Panicked gasping behind him—Zazzabrazz digging in the roiled soil.
“Zazz, you got a brainboy down there?”
Zazzabrazz yanked out an inhaler from the goop and sat up on his knees, looking real dealt with.
“Cap’ Glaflar…nuckle…” he moaned. He tried to raise an arm up to salute him.
“How? How did this happen?”
“I think we’ve seen a new form of zogre.” A strange tone in his voice bone, one Gaflarnuckle hadn’t heard before. Respect?
“Hit me in the nerves straight. Say it.”
“He’s too slow,” he said, like divine revelation. He fell over backwards, screaming. Hit the inhaler hard as spacevoid.
Gaflarnuckle snapped around at the ruined hill. Fear zilched, Onk ran down, agile as a goat. Inhaler exhaust again. Zazzabrazz was crying. The inhaler scratched dry.
Gaflarnuckle shook his head again and rose to run. All eyesight cocked sideways and he hit the ground again. His surviving troop made noise behind him.
“His skull is too–”
Gaflarnuckle overcame nausea enough to look up and see Onk swing wildly at the flailing psychonic. The edge of the club nipped his ribs and spun him over toward his captain.
Zazzabrazz forgot everything he knew. He flopped like a prawn on a prod to Gaflarnuckle, his hoarse voice wheezing. The halants were overdosing; his eyes bled red and bulged from his head.
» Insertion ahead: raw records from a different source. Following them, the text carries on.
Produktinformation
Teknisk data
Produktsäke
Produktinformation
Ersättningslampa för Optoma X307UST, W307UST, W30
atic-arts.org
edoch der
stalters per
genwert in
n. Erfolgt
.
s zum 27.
Gaflarnuckle’s ears buzzed from Zazzabrazz’s futile psychonics exploding full throttle into empty air.
Onk wound up again toward the closer of the two, the captain. He saw a vision of himself as a baby, and he twisted. Zazzabrazz fell the other way on top of him, and his body split with the crunch. Mindspace empty again.
He kicked the corpse off him: time to reminisce later. He looked up at the terrible zogre. He wasn’t sure if he clambered backwards or just lay there to soak in the shock of it all.
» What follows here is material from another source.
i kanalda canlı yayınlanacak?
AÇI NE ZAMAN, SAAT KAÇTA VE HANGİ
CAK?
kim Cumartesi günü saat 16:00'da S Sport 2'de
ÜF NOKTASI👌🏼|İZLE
“I cogged it. Brain so smooth, it’s no brain at all. Like that tree.”
The club rose high like a talisman, floated like a rotoscope against the cloudy sky. It bobbled a step nearer, then another.
It spun flying away instead.
Onk went airborne, a slip in the mud.
Head slapped down.
Club to crown.
Dead.
A wind blew.
Captain Gaflarnuckle needed a moment. He took it.
Then he creaked to his feet.
He dusted himself off and sighed. He gave a futile glance around for any of his kit.
This was going to be quite a soldier’s spit back homebase.
Casualties hurt, but that was not what they’d remember later.
He stared at his blue hands with a look in his eyes like when he first inhaled, and took another quaking breath.
“I… tripped him. I moved the mud just enough, and he slipped in it. Huh.”
He drew closer and gawked at the body of Onk.
“Nobody’s ever done real telekinesis. I cracked it.”
He headed back toward the rendezvous, wary, whacked, but neurons still narping.
“It can be done. I won. I brainbuzzed, er, killed Onk the Beater.”
He started laughing into the nightening.
“Dust off your dendrites, brains. Rewire your receptors, cerebes. This is gonna whirlwind some gray matter snapspeed.”
He staggered home, whooping and hollering into the empty sky.
“Raise me back upside, Gang Ganglia. Captain Gaflarnuckle got a right wrinkle-brained story for ya!”